FWIW, the POSIX equivalents are `ftw` and `nftw`[1]. POSIX 2008 deprecates `ftw`.

[1]: https://pubs.opengroup.org/onlinepubs/9699919799//functions/...


ftw/nftw is a crap interface as it relies on C callbacks and isn't re-entrant.[1] Android/Bionic, Darwin/macOS, DragonflyBSD, FreeBSD, glibc, musl libc, OpenBSD, NetBSD, and even Solaris all support the FTS API.[2]

Of the extant Unix environments only AIX and QNX seems to lack it. HP-UX doesn't seem to support it, either, but I don't count HP-UX as extant. In any event it's trivial to copy an FTS implementation from a BSD.

I'm a strong advocate for adherence to POSIX, but in this case there's significant benefit from using FTS and very little, if any, cost.

[1] FTS uses a C callback for its comparator, which can be a headache but not nearly to the same extent as it is with nftw.

[2] It's originally from BSD Reno. It was adopted by glibc, which in turn has forced commercial vendors like Solaris to support it as they're chasing Linux/glibc API compatibility. I would expect AIX to add it eventually.


Annoyingly FTS was completely broken on 64 bit platforms in glibc before 2016. This still affects some enterprise systems (RHEL 7 in my case). Coreutils uses gnulib to replace glibc FTS with a working version on these systems.


Ah, linux-man bites again: the Linux versions of `nftw` and `ftw` claim to be re-entrant, so I assumed that POSIX specified them as such. Looks like I was wrong about that.

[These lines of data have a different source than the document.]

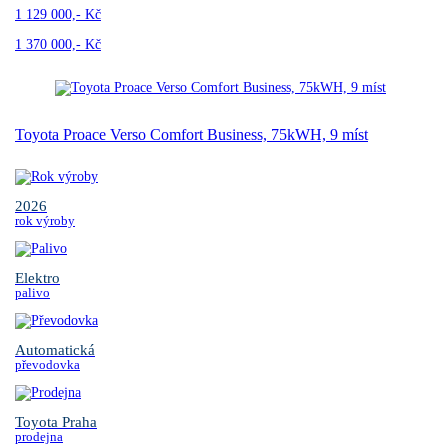
1 129 000,- Kč
1 370 000,- Kč
Toyota Proace Verso Comfort Business, 75kWH, 9 míst
2026
rok výroby
Elektro
palivo
Automatická
převodovka
Toyota Praha
prodejna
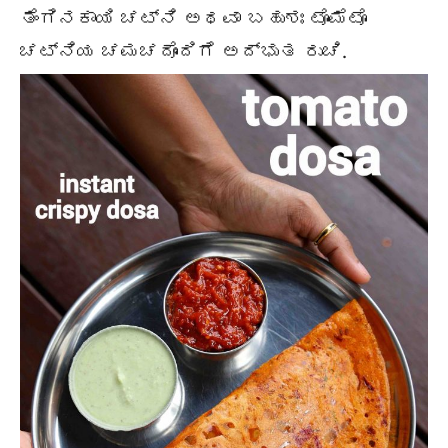
ತೆಂಗಿನಕಾಯಿ ಚಟ್ನಿ ಅಥವಾ ಬಹುಶಃ ಟೊಮೆಟೊ
ಚಟ್ನಿಯ ಚಮಚದೊಂದಿಗೆ ಅದ್ಭುತ ರುಚಿ.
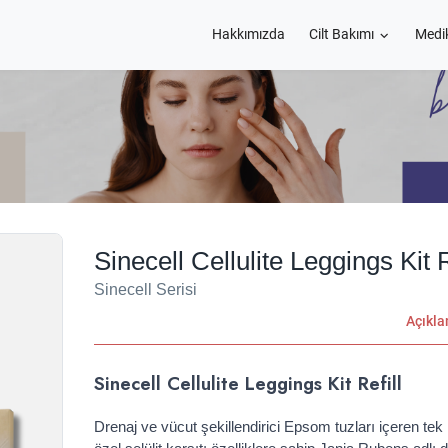
Hakkımızda
Cilt Bakımı
Medi
Sinecell Cellulite Leggings Kit R
Sinecell Serisi
Açıkl
Sinecell Cellulite Leggings Kit Refill
Drenaj ve vücut şekillendirici Epsom tuzları içeren tek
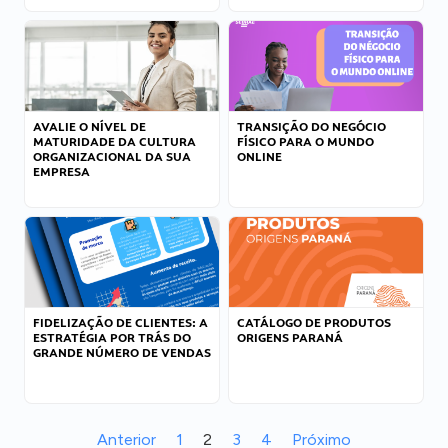
AVALIE O NÍVEL DE
TRANSIÇÃO DO NEGÓCIO
MATURIDADE DA CULTURA
FÍSICO PARA O MUNDO
ORGANIZACIONAL DA SUA
ONLINE
EMPRESA
FIDELIZAÇÃO DE CLIENTES: A
CATÁLOGO DE PRODUTOS
ESTRATÉGIA POR TRÁS DO
ORIGENS PARANÁ
GRANDE NÚMERO DE VENDAS
Anterior
1
2
3
4
Próximo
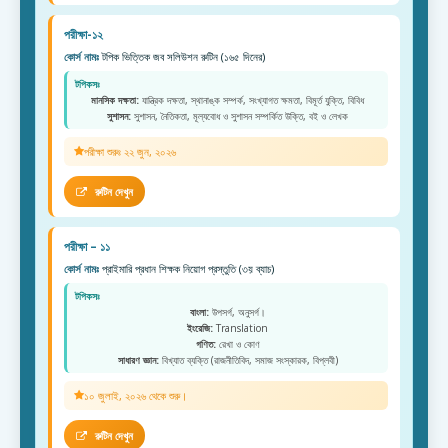
পরীক্ষা-১২
কোর্স নামঃ
টপিক ভিত্তিক জব সলিউশন রুটিন (১৬৫ দিনের)
টপিকসঃ
মানসিক দক্ষতা:
যান্ত্রিক দক্ষতা, স্থানাঙ্ক সম্পর্ক, সংখ্যাগত ক্ষমতা, বিমূর্ত যুক্তি, বিবিধ
সুশাসন:
সুশাসন, নৈতিকতা, মূল্যবোধ ও সুশাসন সম্পর্কিত উক্তি, বই ও লেখক
পরীক্ষা শুরুঃ ২২ জুন, ২০২৬
রুটিন দেখুন
পরীক্ষা – ১১
কোর্স নামঃ
প্রাইমারি প্রধান শিক্ষক নিয়োগ প্রস্তুতি (৩য় ব্যাচ)
টপিকসঃ
বাংলা:
উপসর্গ, অনুসর্গ।
ইংরেজি:
Translation
গণিত:
রেখা ও কোণ
সাধারণ জ্ঞান:
বিখ্যাত ব্যক্তি (রাজনীতিবিদ, সমাজ সংস্কারক, বিপ্লবী)
১০ জুলাই, ২০২৬ থেকে শুরু।
রুটিন দেখুন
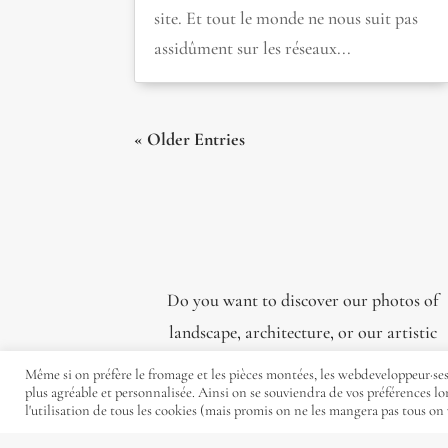
site. Et tout le monde ne nous suit pas
assidûment sur les réseaux...
« Older Entries
Do you want to discover our photos of
landscape, architecture, or our artistic
portraits? We have selected the best.
Même si on préfère le fromage et les pièces montées, les webdeveloppeur·ses 
plus agréable et personnalisée. Ainsi on se souviendra de vos préférences lo
l'utilisation de tous les cookies (mais promis on ne les mangera pas tous on 
Pictures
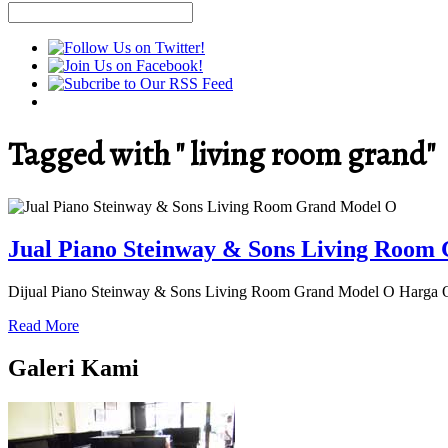
Tagged with " living room grand"
Jual Piano Steinway & Sons Living Room
Dijual Piano Steinway & Sons Living Room Grand Model O Harga Ok
Read More
Galeri Kami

Red Hat-based distributions include POSIX man pages out of the box.

    $ whatis ftw
    ftw (3)              - file tree walk
    ftw (3p)             - traverse (walk) a file tree
Run `man 3p ftw` to read the POSIX version.

On Ubuntu systems, the following packages can be installed to provide the POSIX man pages:

    manpages-posix
    manpages-posix-dev


Super interesting. I had a brief look at "head" and "df" and the flows seem to be complete.

The flow for "tr" is not completely right given that the second parameter ("string2") is optional with certain options.

The text for "yes" mentions how it fills a buffer with multiple copies of the string to achieve its very high performance. Nice!


Reminds me of a time at a large animation studio where I was working on performance issues with the in-house asset management system.

The asset management tool was fully commandline based, no GUI. An artist showed me what was involved in committing their scene: launch the command, type yes, hit return, wait about 30 seconds, type yes, hit return, repeat. I piped yes to stdin and it ran for 47 hours.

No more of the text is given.